Bienvenue dans «L’eau des collines» de Marcel Pagnol : «Jean de Florette» et «Manon des sources», lus et relus, tant de fois, mais toujours avec le même plaisir. Et comme les galéjades sont archiconnues, il faut bien inventer d’autres pistes à explorer. 

Cette fois, j’ai choisi la récurrence du cochon, et ses produits dérivés (lard, saucisson, saucisse, boudin) dans la cuisine provençale. 

(Les Bastidiens) étaient pauvres d’argent. Ils payaient le pain avec du blé ou des légumes, et en échange de trois ou quatre côtelettes, ils donnaient au boucher une poule, un lapin ou quelques bouteilles de vin.

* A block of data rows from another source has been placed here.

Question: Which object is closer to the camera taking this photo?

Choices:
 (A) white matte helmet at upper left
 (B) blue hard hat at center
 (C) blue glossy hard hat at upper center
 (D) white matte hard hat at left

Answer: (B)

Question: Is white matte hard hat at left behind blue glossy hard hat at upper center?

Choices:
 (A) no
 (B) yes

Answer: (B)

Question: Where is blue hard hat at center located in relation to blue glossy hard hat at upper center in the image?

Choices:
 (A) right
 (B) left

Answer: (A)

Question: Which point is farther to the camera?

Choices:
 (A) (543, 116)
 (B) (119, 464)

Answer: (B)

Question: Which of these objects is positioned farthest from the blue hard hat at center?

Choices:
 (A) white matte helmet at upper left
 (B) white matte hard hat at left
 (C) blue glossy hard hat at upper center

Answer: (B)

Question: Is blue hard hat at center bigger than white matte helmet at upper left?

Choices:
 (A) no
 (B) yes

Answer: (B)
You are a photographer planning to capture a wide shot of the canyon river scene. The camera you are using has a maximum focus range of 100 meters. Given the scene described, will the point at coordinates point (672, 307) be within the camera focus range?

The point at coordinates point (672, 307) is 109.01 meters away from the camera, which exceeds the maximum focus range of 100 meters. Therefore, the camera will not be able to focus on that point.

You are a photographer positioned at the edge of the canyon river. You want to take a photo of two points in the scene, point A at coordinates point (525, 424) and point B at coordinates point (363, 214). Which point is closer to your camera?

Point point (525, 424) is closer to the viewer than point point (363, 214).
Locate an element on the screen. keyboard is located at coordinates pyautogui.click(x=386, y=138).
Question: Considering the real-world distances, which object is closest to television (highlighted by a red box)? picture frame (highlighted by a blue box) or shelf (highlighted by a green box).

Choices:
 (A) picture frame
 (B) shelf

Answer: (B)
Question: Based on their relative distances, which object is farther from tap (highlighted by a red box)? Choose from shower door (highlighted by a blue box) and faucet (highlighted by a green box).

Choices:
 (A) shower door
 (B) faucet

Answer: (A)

Ils vivaient de leurs légumes, du lait de leurs chèvres, du cochon maigre que l’on tuait chaque année, de quelques poules et surtout du gibier qu’ils braconnaient dans l’immensité des collines.

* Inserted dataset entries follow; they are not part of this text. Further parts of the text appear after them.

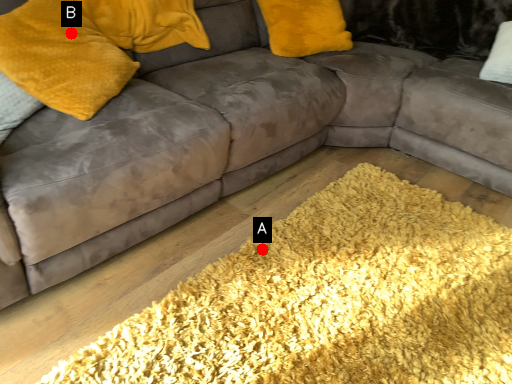 Question: Two points are circled on the image, labeled by A and B beside each circle. Which of the following is the farthest from the observer?

Choices:
 (A) A is further
 (B) B is further

Answer: (A) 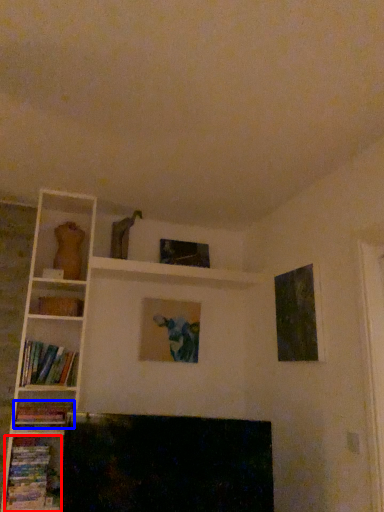 Question: Which object is further to the camera taking this photo, book (highlighted by a red box) or book (highlighted by a blue box)?

Choices:
 (A) book
 (B) book

Answer: (B) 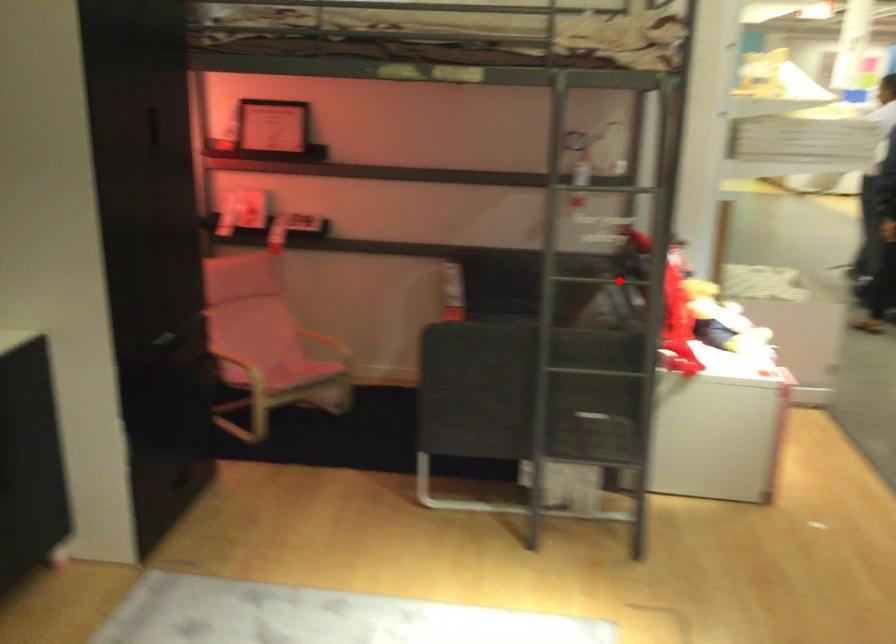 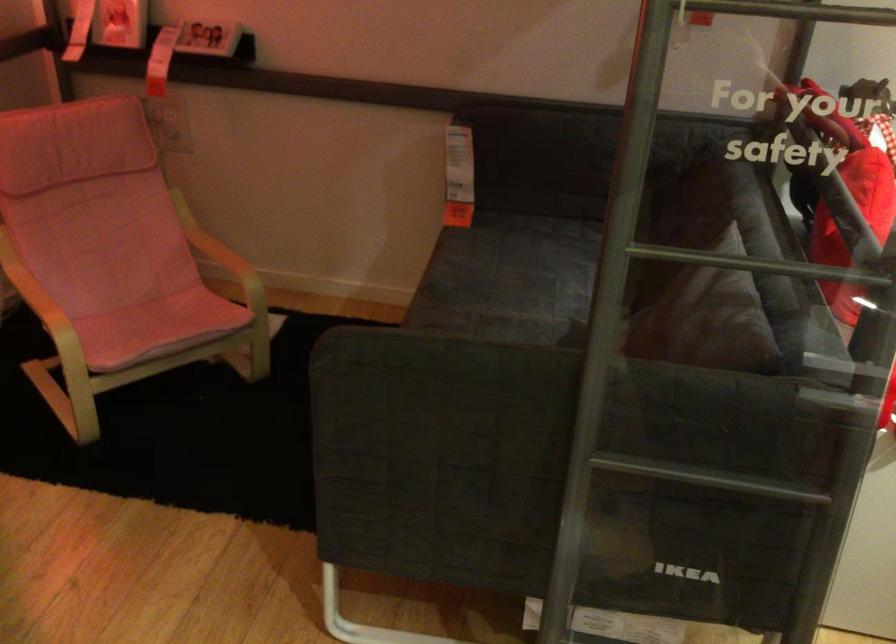 Question: I am providing you with two images of the same scene from different viewpoints. A red point is marked on the first image. At the location where the point appears in image 1, is it still visible in image 2?

Choices:
 (A) Yes
 (B) No

Answer: (A)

Qu’il s’agisse Amélie d’Angèle qui «mangeait sans cesse du pain avec du saucisson, ou des figues, ou du boudin froid, tout en marchant dans la rue» ; des boy-sc outs et des campeurs qui flambaient «sous la côtelette du dimanche» les crépitantes brindilles qui allaient ravager la pinède méditerranéenne ; d’Ugolin offrant à Pique-Bouffigue «la moitié d’une miche et un petit cylindre de saucisson» ; de Claudius qui a donné un mètre de boudin au Papet ; de «Monsieur Jean» cassant la croûte sur les déblais de son puits (un vrai repas : des oeufs durs, des anchois, des charcuteries, d’épaisses tranches de pain, et un grand verre de vin rouge) ; ou des Piémontais rapportant à la veuve et à l’orpheline «un gros paquet dont le rude papier jaune, où brillaient de très petites étoiles de paille, enveloppait une douzaine de côtelettes : ces gens sympathiques dégustaient quotidiennement de la viande de cochon. 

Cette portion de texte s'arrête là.